Third, galactose and its derivatives may interfere with other enzymes involved in the synthesis of UDP-galactose or its transport into the mitochondria. Recently, a competitive inhibition of UGP2 by galactose-1-phosphate has been investigated in immortalized human fibroblasts derived from a galactosaemic patient (Lai et al., 2003a). These cells showed a lower UDP-galactose and UDP-glucose content than a control cell line with normal GALT activity. They also accumulated galactose-1-phosphate and stopped growing when transferred to a galactose-containing medium. Upon transfection with either human GALT or UGP2 gene, UDP-hexoses increased to normal values, and there was no more galactose-1-phosphate accumulation; moreover, transfected cells resumed growing in the presence of galactose. Thus, replacing the lacking enzyme as well as overexpressing UGP2 allowed the rescue of these GALT-deficient cells. It was therefore hypothesized that the beneficial effect of UGP2 transfection resulted from an increased conversion of toxic galactose-1-phosphate into UDP-galactose and from a re-equilibration of intracellular UDP-sugar levels. Consistently, the authors also showed galactose-1-phosphate to competitively inhibit UGP2 as well as another UDP-sugar pyrophosphorylase (UDP-N-acetylglucosamine pyrophosphorylase).

Taken together, these results led to the conclusion that glycosylation defects in galactosaemia result from both the absence of GALT and the accumulation of toxic galactose derivatives.

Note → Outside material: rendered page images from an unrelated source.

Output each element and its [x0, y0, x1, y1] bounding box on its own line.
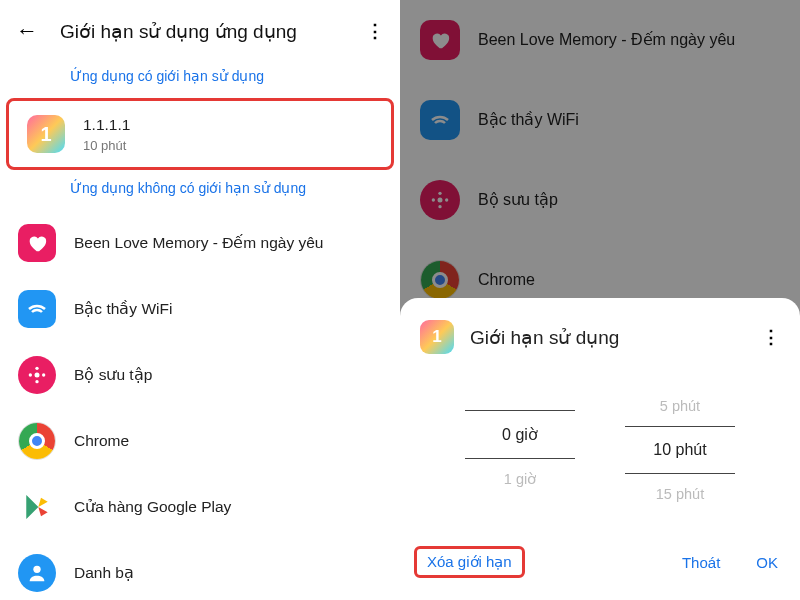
back-icon[interactable]: ←: [16, 18, 38, 44]
app-row-1111[interactable]: 1 1.1.1.1 10 phút: [9, 101, 391, 167]
more-icon[interactable]: ⋮: [762, 326, 780, 348]
app-name: Bộ sưu tập: [74, 365, 382, 385]
ok-button[interactable]: OK: [756, 554, 778, 571]
section-with-limit: Ứng dụng có giới hạn sử dụng: [0, 58, 400, 98]
app-name: Bậc thầy WiFi: [74, 299, 382, 319]
wifi-icon: [18, 290, 56, 328]
app-row[interactable]: Been Love Memory - Đếm ngày yêu: [0, 210, 400, 276]
app-row[interactable]: Cửa hàng Google Play: [0, 474, 400, 540]
sheet-app-icon: 1: [420, 320, 454, 354]
app-row[interactable]: Bậc thầy WiFi: [0, 276, 400, 342]
time-picker[interactable]: 0 giờ 1 giờ 5 phút 10 phút 15 phút: [400, 368, 800, 524]
highlight-limited-app: 1 1.1.1.1 10 phút: [6, 98, 394, 170]
picker-prev: [465, 386, 575, 410]
picker-hours[interactable]: 0 giờ 1 giờ: [465, 386, 575, 514]
usage-limit-sheet: 1 Giới hạn sử dụng ⋮ 0 giờ 1 giờ 5 phút …: [400, 298, 800, 600]
picker-prev: 5 phút: [625, 386, 735, 426]
app-duration: 10 phút: [83, 138, 373, 153]
picker-next: 15 phút: [625, 474, 735, 514]
picker-selected: 0 giờ: [465, 410, 575, 459]
svg-point-0: [35, 373, 40, 378]
delete-limit-button[interactable]: Xóa giới hạn: [427, 553, 512, 570]
sheet-title: Giới hạn sử dụng: [470, 326, 762, 349]
svg-point-3: [29, 373, 32, 376]
picker-next: 1 giờ: [465, 459, 575, 499]
app-name: Been Love Memory - Đếm ngày yêu: [74, 233, 382, 253]
app-name: Cửa hàng Google Play: [74, 497, 382, 517]
app-name: Danh bạ: [74, 563, 382, 583]
app-name: 1.1.1.1: [83, 115, 373, 135]
app-row[interactable]: Bộ sưu tập: [0, 342, 400, 408]
section-no-limit: Ứng dụng không có giới hạn sử dụng: [0, 170, 400, 210]
more-icon[interactable]: ⋮: [366, 20, 384, 42]
app-name: Chrome: [74, 431, 382, 451]
highlight-delete: Xóa giới hạn: [414, 546, 525, 578]
app-row[interactable]: Danh bạ: [0, 540, 400, 600]
chrome-icon: [18, 422, 56, 460]
svg-point-5: [33, 566, 40, 573]
app-row[interactable]: Chrome: [0, 408, 400, 474]
page-title: Giới hạn sử dụng ứng dụng: [60, 20, 366, 43]
svg-point-4: [42, 373, 45, 376]
gallery-icon: [18, 356, 56, 394]
app-icon-1111: 1: [27, 115, 65, 153]
picker-selected: 10 phút: [625, 426, 735, 474]
play-store-icon: [18, 488, 56, 526]
svg-point-2: [35, 380, 38, 383]
contacts-icon: [18, 554, 56, 592]
heart-icon: [18, 224, 56, 262]
cancel-button[interactable]: Thoát: [682, 554, 720, 571]
picker-minutes[interactable]: 5 phút 10 phút 15 phút: [625, 386, 735, 514]
svg-point-1: [35, 367, 38, 370]
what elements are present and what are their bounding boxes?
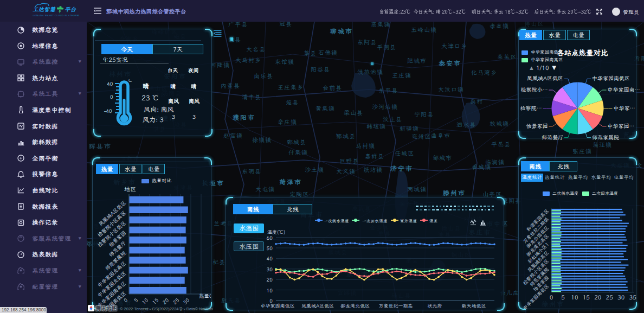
- svg-text:怡景家园: 怡景家园: [526, 123, 548, 130]
- svg-text:中华家…: 中华家…: [614, 105, 635, 112]
- svg-text:凤凰城A区低区: 凤凰城A区低区: [527, 75, 563, 82]
- svg-text:40: 40: [267, 255, 273, 262]
- svg-text:0: 0: [110, 93, 113, 100]
- svg-text:50: 50: [267, 245, 273, 252]
- svg-text:10: 10: [571, 293, 578, 301]
- svg-text:10: 10: [267, 287, 273, 294]
- svg-text:25: 25: [606, 293, 613, 301]
- svg-text:20: 20: [594, 293, 601, 301]
- svg-text:凤凰城A区低区: 凤凰城A区低区: [301, 303, 334, 309]
- svg-text:30: 30: [617, 293, 624, 301]
- svg-text:15: 15: [583, 293, 590, 301]
- svg-text:平台: 平台: [65, 5, 76, 13]
- svg-text:60: 60: [267, 234, 273, 241]
- svg-text:GONGDA SMART CLOUD PLATFORM: GONGDA SMART CLOUD PLATFORM: [33, 14, 79, 17]
- svg-text:中华家园南…: 中华家园南…: [608, 86, 640, 93]
- svg-text:5: 5: [561, 293, 565, 301]
- svg-text:20: 20: [267, 276, 273, 283]
- svg-text:中华家园南低区: 中华家园南低区: [592, 75, 630, 82]
- svg-text:新天地低区: 新天地低区: [461, 303, 486, 309]
- svg-text:30: 30: [267, 266, 273, 273]
- svg-text:-40: -40: [104, 107, 112, 114]
- svg-text:中华家园…: 中华家园…: [608, 123, 635, 130]
- svg-text:0: 0: [550, 293, 553, 301]
- svg-text:师范家属院: 师范家属院: [592, 134, 619, 141]
- svg-text:中华家园南低区: 中华家园南低区: [260, 303, 294, 309]
- svg-text:检察院…: 检察院…: [520, 105, 542, 112]
- svg-text:御龙湾北低区: 御龙湾北低区: [340, 303, 370, 309]
- svg-text:万象世纪一期高: 万象世纪一期高: [378, 303, 413, 309]
- svg-text:工达智慧: 工达智慧: [33, 5, 56, 13]
- svg-text:状元府: 状元府: [427, 303, 442, 309]
- svg-text:热量GJ: 热量GJ: [199, 292, 211, 299]
- svg-text:℃: ℃: [127, 79, 133, 84]
- svg-text:检察院小…: 检察院小…: [520, 86, 548, 93]
- svg-text:35: 35: [629, 293, 636, 301]
- svg-text:师范餐厅: 师范餐厅: [542, 134, 563, 141]
- svg-text:40: 40: [107, 80, 113, 87]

Activation of follicular apoptosis

Apoptosis or programmed cell death has already been described in inborn errors of metabolism (Monici et al., 1998; Jouvet et al., 2000; Mirabella et al., 2000) and is an essential phenomenon in ovarian physiology, occurring at all periods of life; from the colonization of the genital crest by the primordial germ cells up to the cessation of ovarian activity at menopause, ovarian germ cells and follicle somatic cells are eliminated by activation of apoptotic processes (Rolaki et al., 2005). Indeed, apoptotic death, also called atresia, is the normal fate of over 99.9% of ovarian follicles, whereas only a very few of them will be allowed to complete folliculogenesis up to ovulation and corpus luteum formation (Vaskivuo and Tapanainen, 2003). Generally, apoptosis can be activated either by endogenous, intracellular mechanisms, resulting from an imbalance between pro-apoptotic and anti-apoptotic factors, or by exogenous, extracellular mechanisms, after binding of pro-apoptotic factors to specific membrane receptors. Most of the morphological and functional alterations seen in apoptotic cells can be accounted for by a family of enzymes, the caspases, which become activated in a reaction cascade. The current knowledge on apoptotic mechanisms in ovarian physiology has been recently reviewed elsewhere (Pru and Tilly, 2001; Hussein, 2005).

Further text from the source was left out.